Patients with rosacea should ask their health care providers about an effective, nonantibiotic dose option of oral medication and a topical therapy to treat rosacea, and follow dosage and application instructions, to receive the most benefit from medical treatment and to stop the spread of antibiotic resistance. Prescribed oral therapy may mean taking the correct number of doses at the appropriate time. Patients with topical medication should follow application instructions, making sure not to forgo or reduce treatment that is meant to continue indefinitely in order to retain remission.1 

“The good news is that multiple treatment options for rosacea are now available that can be tailored for each rosacea patient while minimizing the risk of bacterial resistance,” Del Rosso said.1


  1. Rosacea sufferers and dermatologists can play important role in fighting antibiotic resistance [news release]. Barrington, IL; January 26, 2021: National Rosacea Society.

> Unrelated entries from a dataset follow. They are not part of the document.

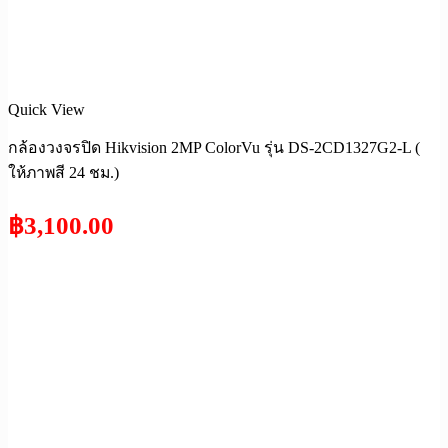
Quick View
กล้องวงจรปิด Hikvision 2MP ColorVu รุ่น DS-2CD1327G2-L (
ให้ภาพสี 24 ชม.)
฿
3,100.00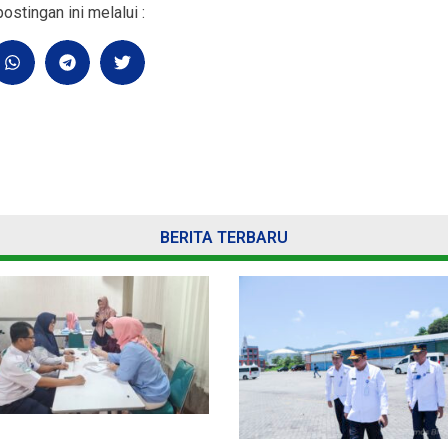
ostingan ini melalui :
BERITA TERBARU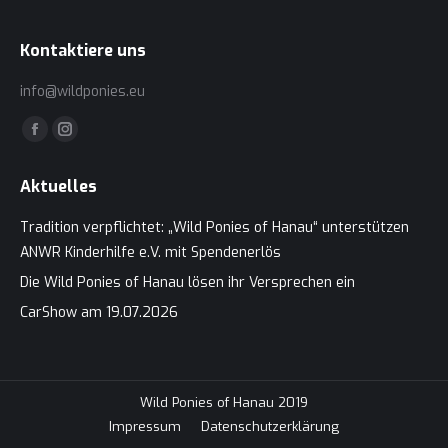
Kontaktiere uns
info@wildponies.eu
Finden Sie uns auf:
Facebook
Instagram
page
page
Aktuelles
opens
opens
in
in
Tradition verpflichtet: „Wild Ponies of Hanau“ unterstützen
new
new
ANWR Kinderhilfe e.V. mit Spendenerlös
window
window
Die Wild Ponies of Hanau lösen ihr Versprechen ein
CarShow am 19.07.2026
Wild Ponies of Hanau 2019
Impressum
Datenschutzerklärung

Accessed February 1, 2021.
  2. Outpatient Antibiotic Prescriptions—United States, 2015. CDC. Reviewed September 12, 2017. Accessed February 1, 2021.
  3. Thiboutot D, Anderson R, Cook-Bolden F, et al. Standard management options for rosacea: the 2019 update by the National Rosacea Society Expert Committee. J Am Acad Dermatol 2020;82(6):1501–1510. doi:10.1016/j.jaad.2020.01.077
  4. Nagler AR, Del Rosso J. The use of oral antibiotics in the management of rosacea. J Drug Dermatol 2019 June;18(6) 506-513.
  5. Del Rosso J, Zeichner J. The clinical relevance of antibiotic resistance: thirteen principles that every dermatologist needs to consider when prescribing antibiotic therapy. Dermatol Clin 2016;34(2):167-173.